A me facil saría tesser di lodi un serto al vostro nome, Iride bella, se voi di lodi e di profano incenso non foste disdegnosa, in ciò lontana dall'altre belle, cui giammai non sazia cibo quotidian di freschi onori.

Non vidi io mai le donne al dolce suono delle lodi cullate addormentarsi, né le biasmo perciò. Ben le somiglio invece ai prenci della terra e ai Numi.

Quel nettare, che ognor fu dai poeti lodato e che la tazza empie di Giove e del quale s'inebriano i potenti dèi della terra, è questa a voi non grata lode, o gentil, e così grata altrui.

Altre gioie compensano la vostra ambizïon, e son colloqui e dolci amicizie ed incontri e cento e cento argomenti graziosi, in cui si piace il vostro spirto, al profan volgo ignoti.

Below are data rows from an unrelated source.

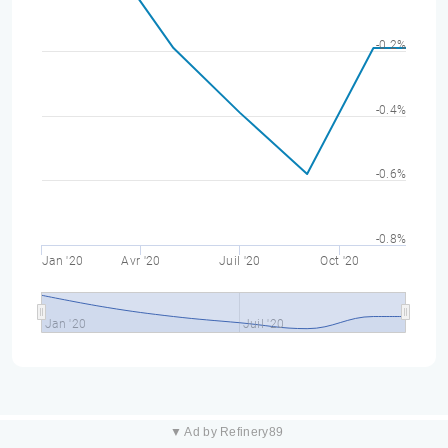
-0.2%
-0.4%
-0.6%
-0.8%
Jan '20
Avr '20
Juil '20
Oct '20
Jan '20
Juil '20
▼ Ad by Refinery89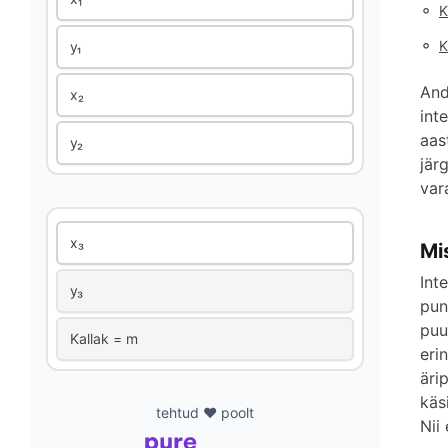
◦
K
◦
K
y₁
And
x₂
int
aas
y₂
jär
var
x₃
Mi
Int
y₃
pun
puu
Kallak = m
eri
äri
käs
tehtud ❤️ poolt
Nii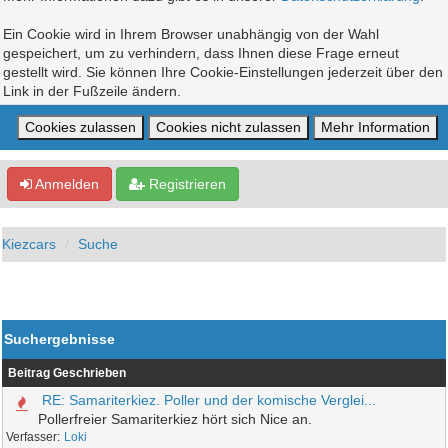
Ein Cookie wird in Ihrem Browser unabhängig von der Wahl
gespeichert, um zu verhindern, dass Ihnen diese Frage erneut
gestellt wird. Sie können Ihre Cookie-Einstellungen jederzeit über den
Link in der Fußzeile ändern.
Anmelden
Registrieren
Kiezcars
Suche
Suchergebnisse
Beitrag
Geschrieben
RE: Samariterkiez. Poller und der komische Verglei...
Pollerfreier Samariterkiez hört sich Nice an.
Loki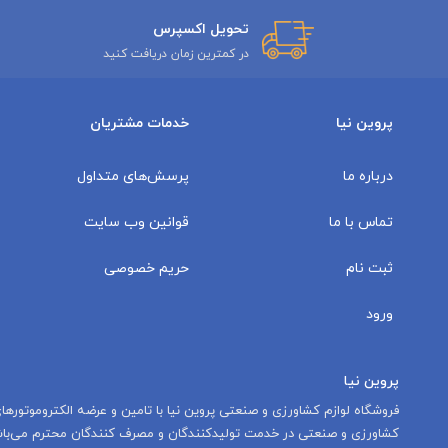
تحویل اکسپرس
در کمترین زمان دریافت کنید
پروین نیا
خدمات مشتریان
درباره ما
پرسش‌های متداول
تماس با ما
قوانین وب سایت
ثبت نام
حریم خصوصی
ورود
پروین نیا
‌فروشگاه لوازم کشاورزی و صنعتی پروین نیا با تامين و عرضه الكتروموتور
کشاورزی و صنعتی در خدمت توليدكنندگان و مصرف كنندگان محترم می‌باش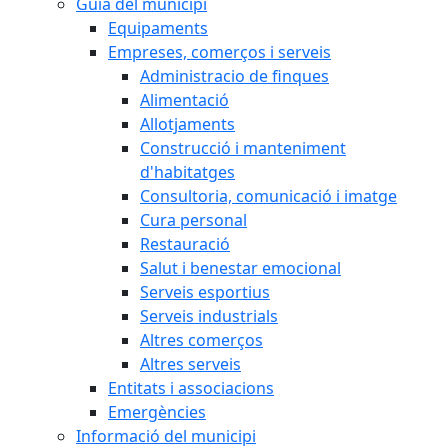
Guia del municipi
Equipaments
Empreses, comerços i serveis
Administracio de finques
Alimentació
Allotjaments
Construcció i manteniment
d'habitatges
Consultoria, comunicació i imatge
Cura personal
Restauració
Salut i benestar emocional
Serveis esportius
Serveis industrials
Altres comerços
Altres serveis
Entitats i associacions
Emergències
Informació del municipi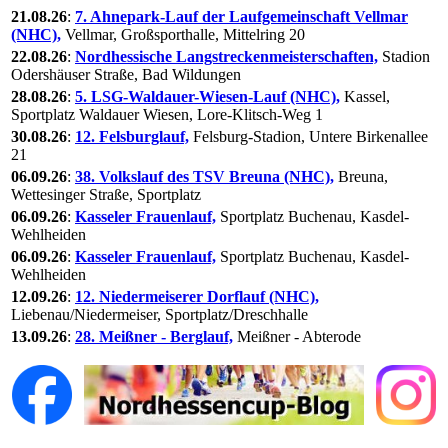
21.08.26
:
7. Ahnepark-Lauf der Laufgemeinschaft Vellmar
(NHC),
Vellmar, Großsporthalle, Mittelring 20
22.08.26
:
Nordhessische Langstreckenmeisterschaften,
Stadion
Odershäuser Straße, Bad Wildungen
28.08.26
:
5. LSG-Waldauer-Wiesen-Lauf (NHC),
Kassel,
Sportplatz Waldauer Wiesen, Lore-Klitsch-Weg 1
30.08.26
:
12. Felsburglauf,
Felsburg-Stadion, Untere Birkenallee
21
06.09.26
:
38. Volkslauf des TSV Breuna (NHC),
Breuna,
Wettesinger Straße, Sportplatz
06.09.26
:
Kasseler Frauenlauf,
Sportplatz Buchenau, Kasdel-
Wehlheiden
06.09.26
:
Kasseler Frauenlauf,
Sportplatz Buchenau, Kasdel-
Wehlheiden
12.09.26
:
12. Niedermeiserer Dorflauf (NHC),
Liebenau/Niedermeiser, Sportplatz/Dreschhalle
13.09.26
:
28. Meißner - Berglauf,
Meißner - Abterode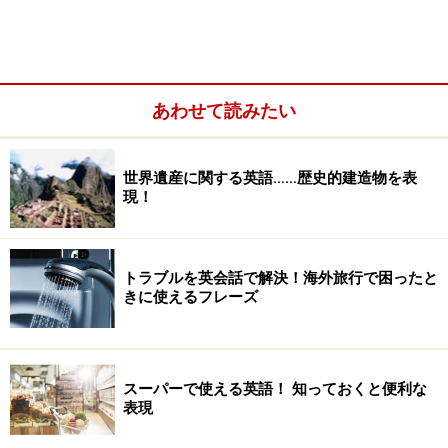
あわせて読みたい
世界遺産に関する英語……歴史的建造物を表
現！
トラブルを英会話で解決！海外旅行で困ったと
きに使えるフレーズ
スーパーで使える英語！ 知っておくと便利な
表現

Scherzi, dottrina, fantasie, nonnulla, tutto scende opportuno e fa smaltato come un prato di Flora il parlar vostro, in ciò simile all'ape industriosa, che si riposa sui diversi fiori ed egualmente trae da tutti il miele.

Non vi spiaccia se anch'io, dietro l'esempio, vado meschiando alle innocenti fiabe un rigo di sottil filosofia oggi di moda, molto ardita e piena di una nuova attrattiva.

O forse un suono ne venne al vostro orecchio? È la profonda dottrina che a una macchina riduce la vita umana e che d'arbitrio sfronda e di giudizio gli uomini, e non lascia che un corpo vuoto senza affetto e cuore.

Tal sen vive e con passo egual, ma cieco, e senza scopo l'oriol cammina, di ruota in ruota, fin che squilla l'ora come vuole il congegno. A ciò la Scienza lo spirito del mondo oggi riduce.

E come l'oriol, dicono i saggi, l'animal si commuove e va diritto ove lo spinge l'impression del senso, non per libero arbitrio, ohibò, ma tratto dalla necessità dura e impassibile, che senza voglia pei diversi stati dell'amor lo trascina e dell'affanno, della tristezza, del piacer, dei forti dolori e per le varie altre vicende, che affetti chiama la volgar sentenza.

Ma voi, gentil, fra l'oriolo e il vostro cuore assai ben distinguere sapete, e non vi allaccia dei moderni sofi la facile dottrina.

A noi maestro è il divino Cartesio, a cui gli antichi siccome a Nume avrian sacrata un'ara; Cartesio, che fra gli uomini e i celesti siede nel mezzo, come stanno in mezzo tra gli uomini e gli allocchi altri sublimi e grossi ingegni.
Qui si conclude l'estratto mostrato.